Le mois de mars arrive donc à sa fin et, avec lui la perspective des températures que je supporte de moins en moins, accentué par les hordes de gens qui sont heureux de les retrouver à une époque où l'on devrait s'en inquiéter. Quand on vit des vingt degrés avant même que le printemps ait annoncé son retour, c'est qu'il y a quelque chose qui ne va pas et qu'on va dans le mur. Et pas de "oui, mais il faut profiter, voir le positif". Non.
Sur le plan sportif, alors que j’avais repris progressivement la course après plus d'un mois d'interruption, par courtes de sessions de cinq, six, puis dix minutes pour que le ménisque réapprenne à encaisser, je viens d'être coupé dans mon élan par un mal que je n'avais jamais connu jusque-là : la lombalgie.
Bloqué, coincé, chaque petit mouvement anodin est un calvaire et m'arrache des grimaces de douleur. Repos forcé, anti-inflammatoires costauds, décontractants musculaires, séances de kinésithérapie, je deviens une pharmacie ambulante. Et comme je dois rester au repos, je serai amputé d'une journée de salaire plus dix pour cent de la suivante, c'est beau comme une double peine.
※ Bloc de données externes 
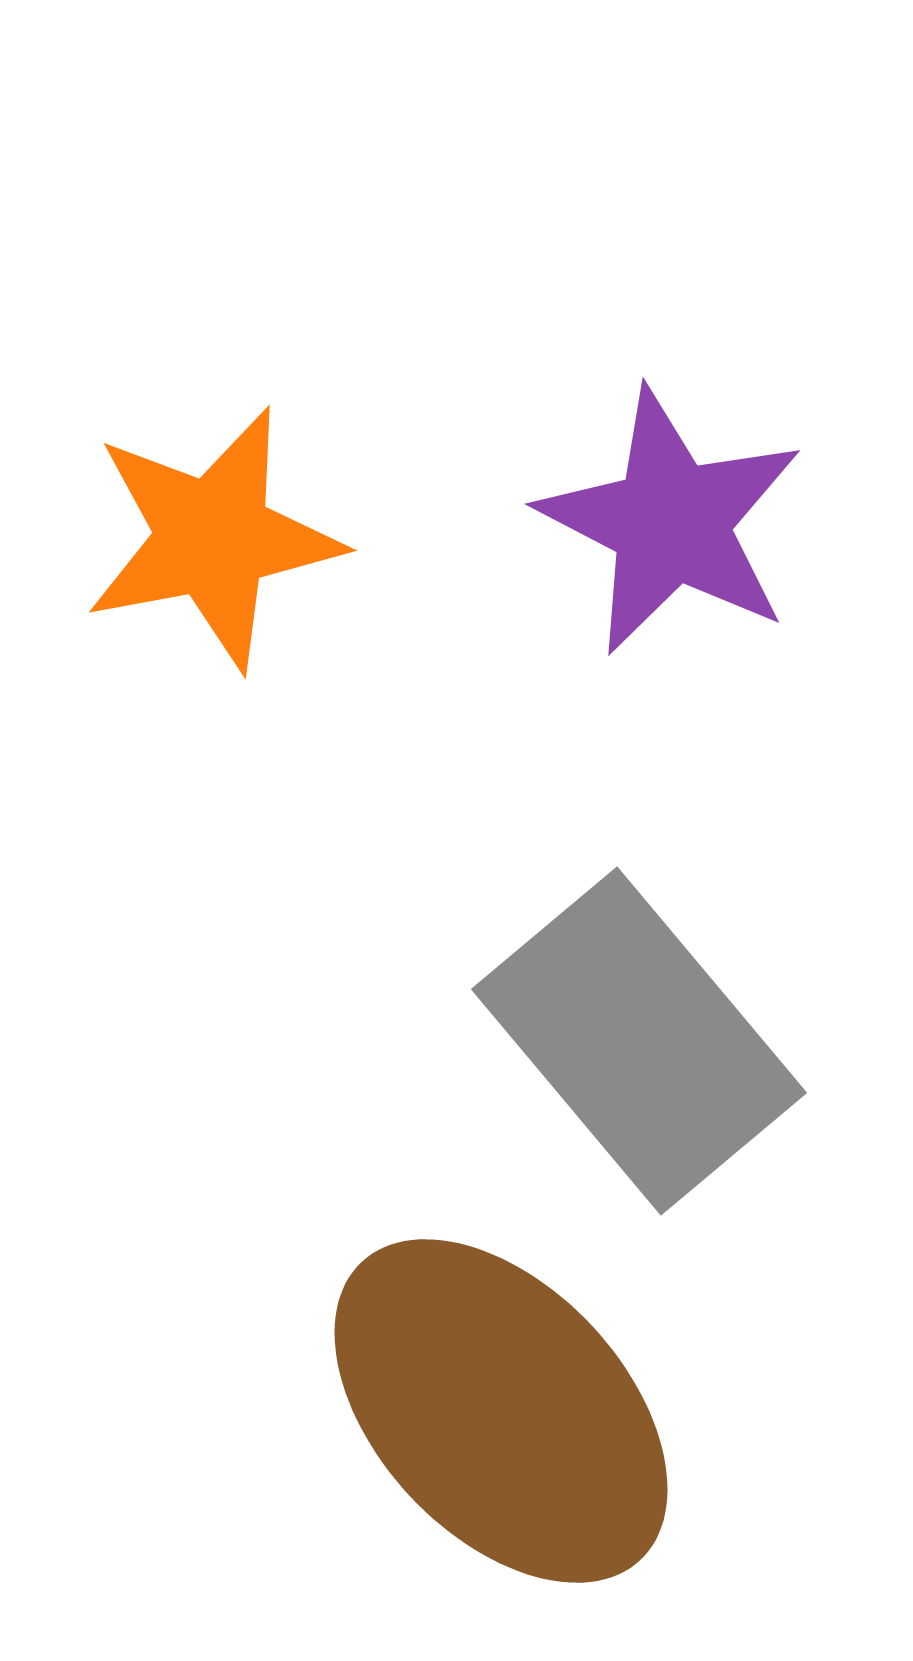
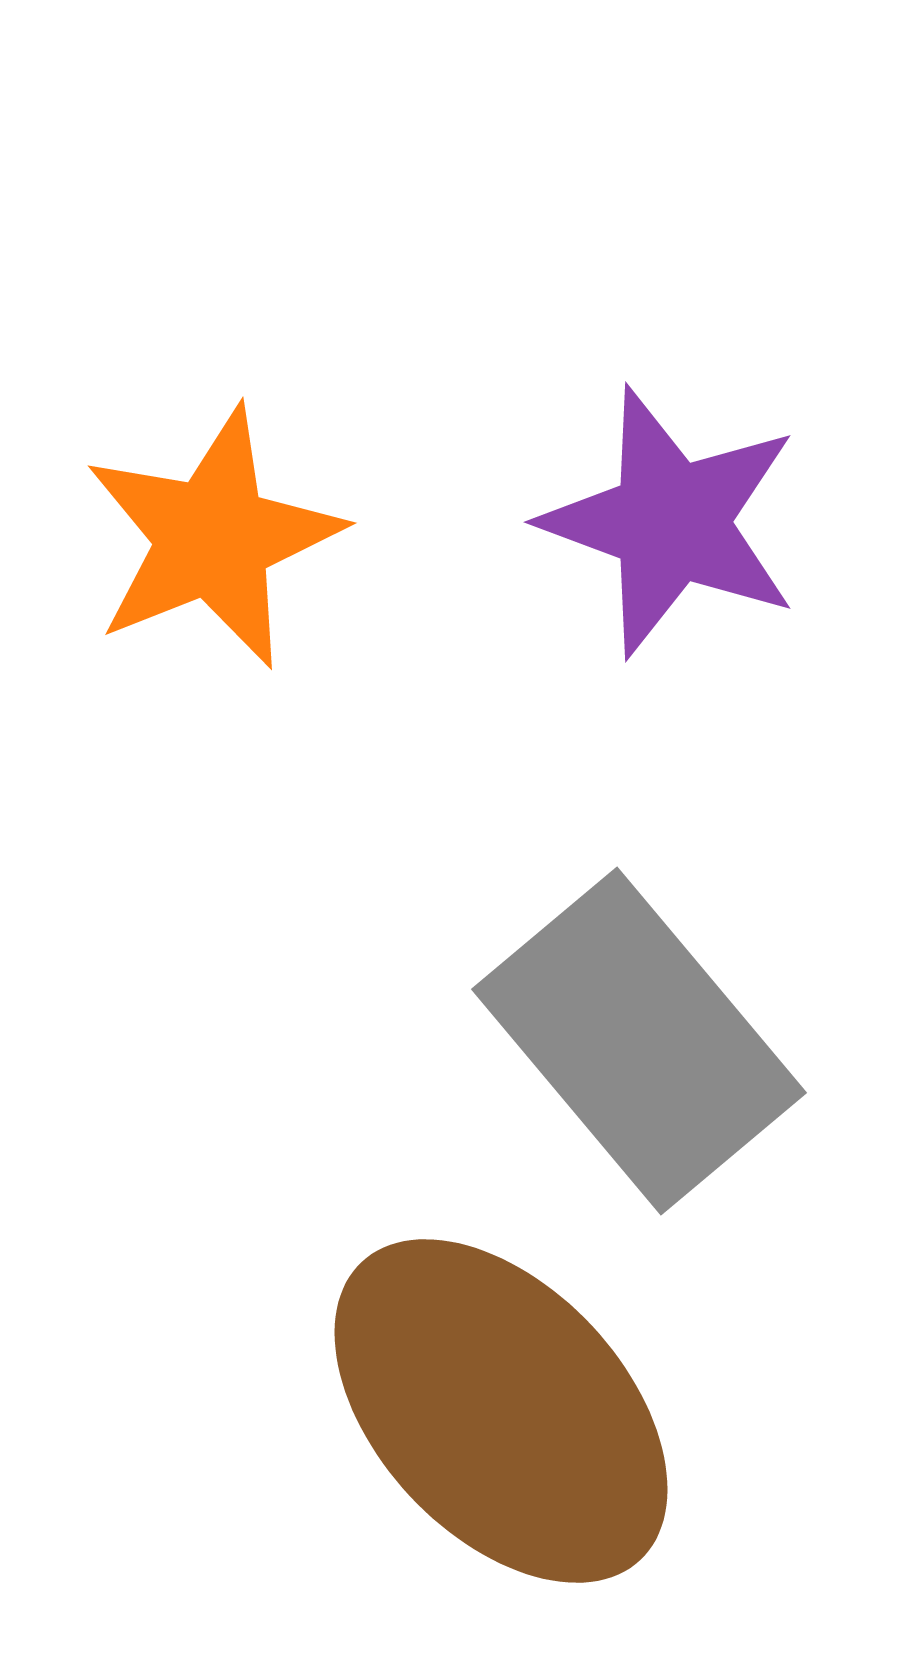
purple star: rotated 7 degrees counterclockwise
orange star: rotated 11 degrees counterclockwise
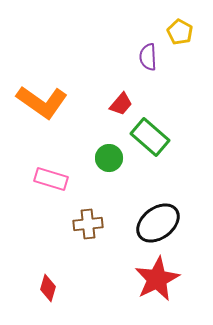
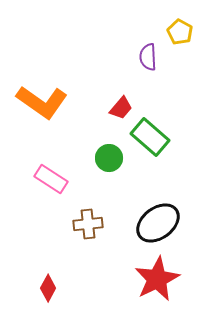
red trapezoid: moved 4 px down
pink rectangle: rotated 16 degrees clockwise
red diamond: rotated 12 degrees clockwise
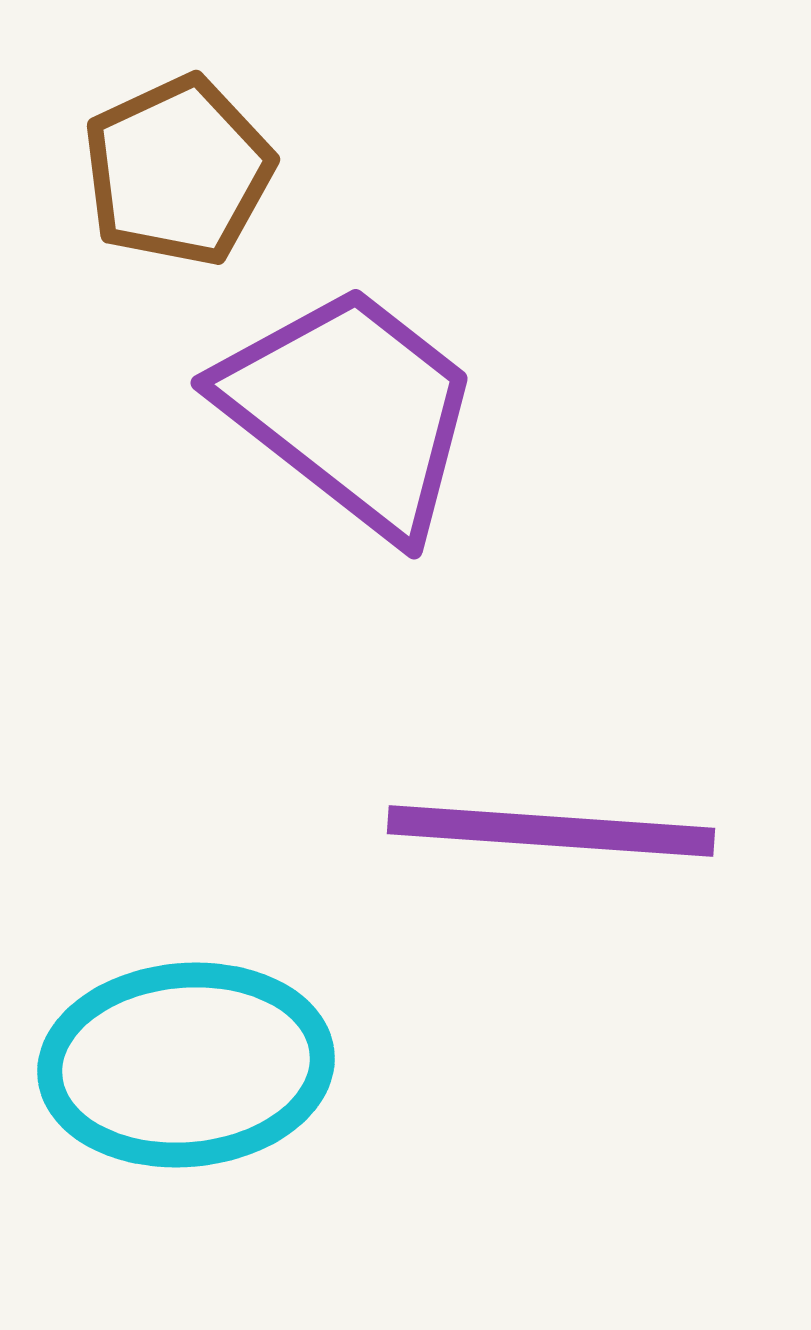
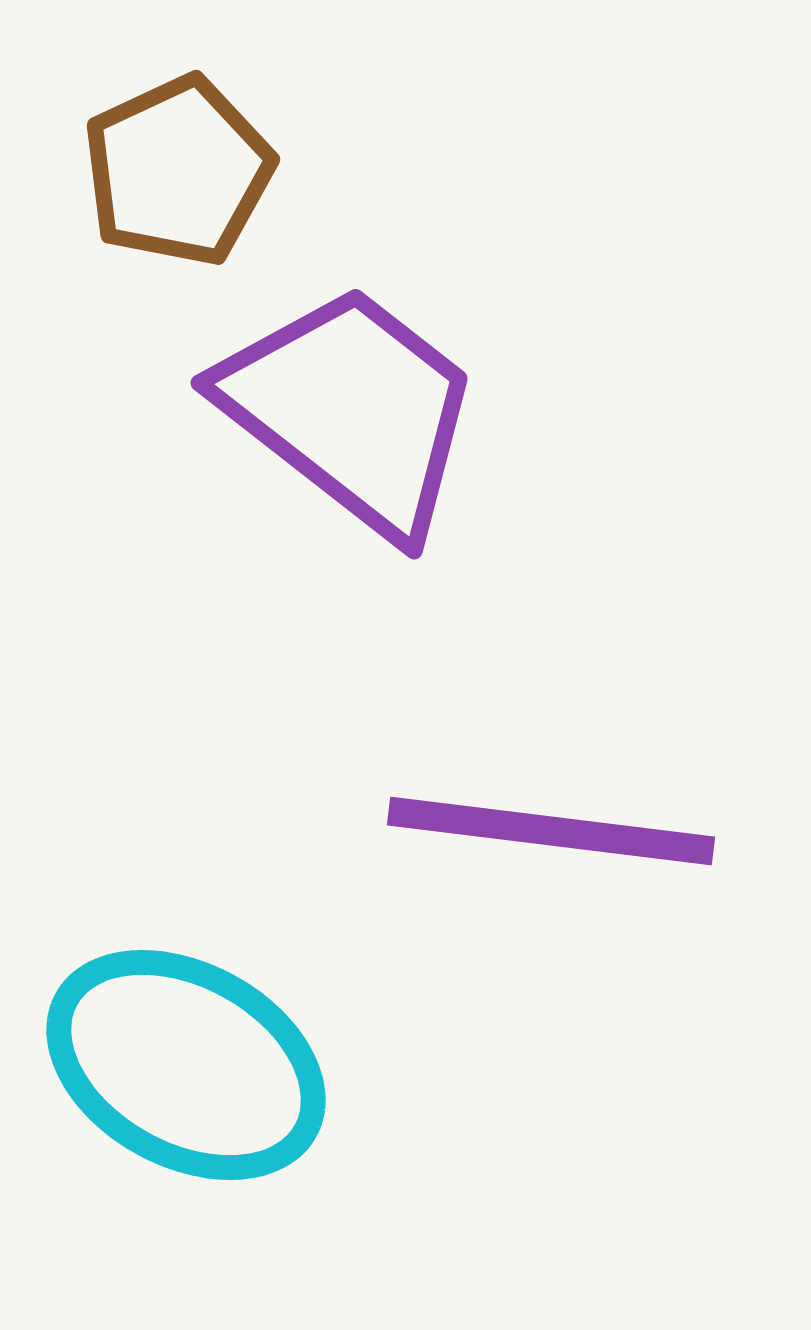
purple line: rotated 3 degrees clockwise
cyan ellipse: rotated 34 degrees clockwise
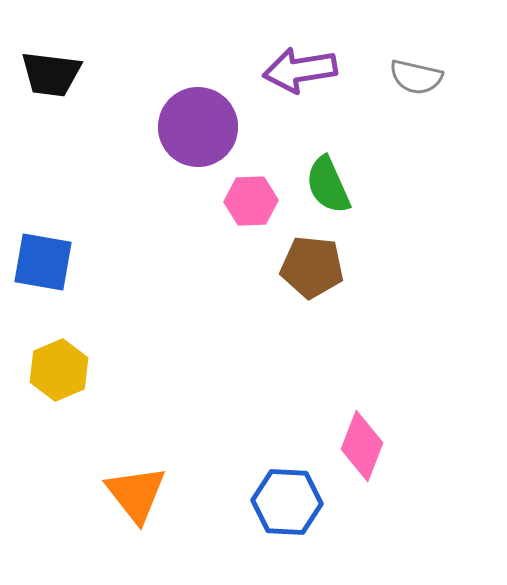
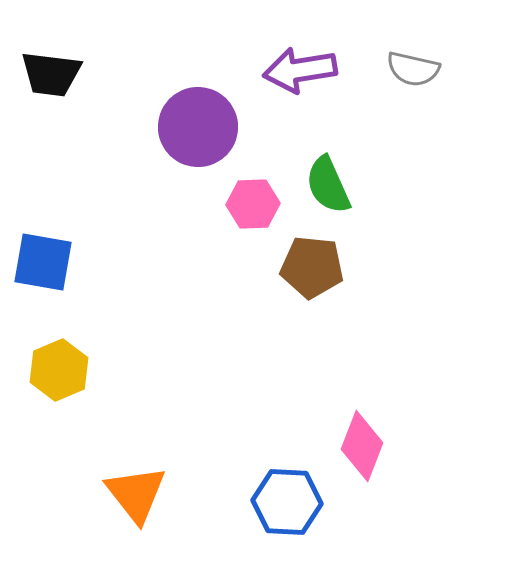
gray semicircle: moved 3 px left, 8 px up
pink hexagon: moved 2 px right, 3 px down
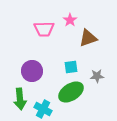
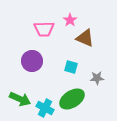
brown triangle: moved 3 px left; rotated 42 degrees clockwise
cyan square: rotated 24 degrees clockwise
purple circle: moved 10 px up
gray star: moved 2 px down
green ellipse: moved 1 px right, 7 px down
green arrow: rotated 60 degrees counterclockwise
cyan cross: moved 2 px right, 1 px up
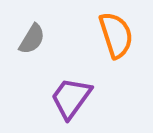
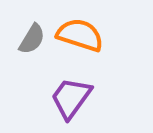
orange semicircle: moved 36 px left; rotated 54 degrees counterclockwise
Je n'ai même pas pu profiter de ces jours, coincé dans ma chaise de bureau (l'un des seuls endroits avec le lit où je ne souffre pas une fois que je suis bien calé), pour reprendre la suite de mon roman. Le projet est pourtant bien avancé au niveau de sa structure, mais j'ai du mal à m'y remettre. L'attente des réponses des éditeurs pour Le Phare doit peser. Même cette anonyme qui avait entrepris de me relire sur un forum n'a pas donné signe de vie depuis le 7 février. Ses commentaires impitoyables mais pourtant justes étaient pourtant bien utiles, contribuant à une remise en question bienvenue.